We used the extreme gradient boosting (XGB) algorithm to predict the experimental solubility of chemical compounds in water and organic solvents and to select significant molecular descriptors. The accuracy of prediction of our forward stepwise top-importance XGB (FSTI-XGB) on curated solubility data sets in terms of RMSE was found to be 0.59-0.76 Log(S) for two water data sets, while for organic solvent data sets it was 0.69-0.79 Log(S) for the Methanol data set, 0.65-0.79 for the Ethanol data set, and 0.62-0.70 Log(S) for the Acetone data set. That was the first step. In the second step, we used uncurated and curated AquaSolDB data sets for applicability domain (AD) tests of Drugbank, PubChem, and COCONUT databases and determined that more than 95% of studied ca. 500,000 compounds were within the AD. In the third step, we applied conformal prediction to obtain narrow prediction intervals and we successfully validated them using test sets' true solubility values. With prediction intervals obtained in the last fourth step, we were able to estimate individual error margins and the accuracy class of the solubility prediction for molecules within the AD of three public databases. All that was possible without the knowledge of experimental database solubilities.

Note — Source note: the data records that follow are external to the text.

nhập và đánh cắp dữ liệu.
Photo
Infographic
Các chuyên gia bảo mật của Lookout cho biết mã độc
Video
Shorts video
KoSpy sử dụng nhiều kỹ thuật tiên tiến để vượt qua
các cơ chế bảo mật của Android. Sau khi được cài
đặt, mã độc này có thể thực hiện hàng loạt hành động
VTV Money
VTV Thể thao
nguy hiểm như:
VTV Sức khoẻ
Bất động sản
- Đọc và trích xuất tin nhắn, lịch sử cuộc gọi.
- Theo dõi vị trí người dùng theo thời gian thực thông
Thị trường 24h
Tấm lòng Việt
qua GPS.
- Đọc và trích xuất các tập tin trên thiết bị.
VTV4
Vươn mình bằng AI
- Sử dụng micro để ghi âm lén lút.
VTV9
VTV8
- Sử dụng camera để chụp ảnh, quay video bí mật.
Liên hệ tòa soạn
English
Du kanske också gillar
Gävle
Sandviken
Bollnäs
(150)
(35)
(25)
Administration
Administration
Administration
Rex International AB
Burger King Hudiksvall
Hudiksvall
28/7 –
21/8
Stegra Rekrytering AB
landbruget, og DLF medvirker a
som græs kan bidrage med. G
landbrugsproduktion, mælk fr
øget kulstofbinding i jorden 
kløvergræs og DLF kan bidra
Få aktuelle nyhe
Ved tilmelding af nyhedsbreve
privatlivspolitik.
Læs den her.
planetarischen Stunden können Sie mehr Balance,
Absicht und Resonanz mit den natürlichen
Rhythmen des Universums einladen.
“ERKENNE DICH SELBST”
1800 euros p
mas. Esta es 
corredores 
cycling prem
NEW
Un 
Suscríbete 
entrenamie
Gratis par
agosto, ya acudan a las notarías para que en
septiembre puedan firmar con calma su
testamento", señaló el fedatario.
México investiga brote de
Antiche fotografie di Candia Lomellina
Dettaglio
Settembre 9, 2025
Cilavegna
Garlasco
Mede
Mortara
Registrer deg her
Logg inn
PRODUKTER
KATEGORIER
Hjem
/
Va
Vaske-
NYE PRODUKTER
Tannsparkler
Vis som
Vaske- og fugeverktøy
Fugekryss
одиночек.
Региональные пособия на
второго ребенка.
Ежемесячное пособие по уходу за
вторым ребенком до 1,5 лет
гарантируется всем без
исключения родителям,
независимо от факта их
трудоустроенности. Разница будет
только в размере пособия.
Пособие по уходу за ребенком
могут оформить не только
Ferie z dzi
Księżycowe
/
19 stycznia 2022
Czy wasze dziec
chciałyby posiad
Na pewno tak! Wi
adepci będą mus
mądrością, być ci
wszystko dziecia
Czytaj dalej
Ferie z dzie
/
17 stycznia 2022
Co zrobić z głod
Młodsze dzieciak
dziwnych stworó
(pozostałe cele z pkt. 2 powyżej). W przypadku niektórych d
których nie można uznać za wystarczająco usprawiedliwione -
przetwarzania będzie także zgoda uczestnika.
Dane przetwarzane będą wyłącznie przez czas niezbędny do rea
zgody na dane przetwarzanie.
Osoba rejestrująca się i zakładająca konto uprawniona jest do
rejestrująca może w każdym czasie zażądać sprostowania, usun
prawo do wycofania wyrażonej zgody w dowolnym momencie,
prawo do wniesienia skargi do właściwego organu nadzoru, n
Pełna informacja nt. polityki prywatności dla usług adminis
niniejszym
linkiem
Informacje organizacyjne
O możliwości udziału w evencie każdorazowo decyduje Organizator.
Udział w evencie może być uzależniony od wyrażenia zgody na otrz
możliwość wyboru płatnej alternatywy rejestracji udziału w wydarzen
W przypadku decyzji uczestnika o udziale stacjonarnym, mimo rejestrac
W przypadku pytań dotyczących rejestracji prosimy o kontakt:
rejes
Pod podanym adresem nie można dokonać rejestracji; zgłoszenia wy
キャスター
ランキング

We find these four steps novel because usually, solubility-related works only study the first step or the first two steps.

摘要

我们使用极端梯度提升（XGB）算法来预测化合物在水和有机溶剂中的实验溶解度，并选择重要的分子描述符。我们发现，对于两个水数据集，我们的前向逐步重要性最高的XGB（FSTI-XGB）在整理后的溶解度数据集上的预测均方根误差（RMSE）精度为0.59-0.76 Log(S)，而对于有机溶剂数据集，甲醇数据集的精度为0.69-0.79 Log(S)，乙醇数据集为0.65-0.79，丙酮数据集为0.62-0.70 Log(S)。这是第一步。第二步，我们使用未整理和整理后的AquaSolDB数据集对Drugbank、PubChem和COCONUT数据库进行适用域（AD）测试，确定在约500,000个研究化合物中，超过95%的化合物在适用域内。第三步，我们应用共形预测来获得狭窄的预测区间，并使用测试集的真实溶解度值成功地对其进行了验证。在第四步也是最后一步中，我们通过获得的预测区间，能够估计三个公共数据库适用域内分子的溶解度预测的个体误差范围和准确性等级。所有这些都是在不知道实验数据库溶解度的情况下实现的。我们发现这四个步骤具有创新性，因为通常与溶解度相关的工作只研究第一步或前两步。